• _Task requirements_: Give back all of the data verbatim.

• _Data_:
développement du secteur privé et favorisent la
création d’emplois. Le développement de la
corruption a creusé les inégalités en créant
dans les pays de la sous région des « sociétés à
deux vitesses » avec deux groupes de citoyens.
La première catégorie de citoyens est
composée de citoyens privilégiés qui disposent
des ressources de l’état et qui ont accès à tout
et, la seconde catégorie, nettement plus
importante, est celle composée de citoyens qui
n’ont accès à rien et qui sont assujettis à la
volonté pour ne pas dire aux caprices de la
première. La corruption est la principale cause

• _Solution to this problem_:
développement du secteur privé et favorisent la
création d’emplois. Le développement de la
corruption a creusé les inégalités en créant
dans les pays de la sous région des « sociétés à
deux vitesses » avec deux groupes de citoyens.
La première catégorie de citoyens est
composée de citoyens privilégiés qui disposent
des ressources de l’état et qui ont accès à tout
et, la seconde catégorie, nettement plus
importante, est celle composée de citoyens qui
n’ont accès à rien et qui sont assujettis à la
volonté pour ne pas dire aux caprices de la
première. La corruption est la principale cause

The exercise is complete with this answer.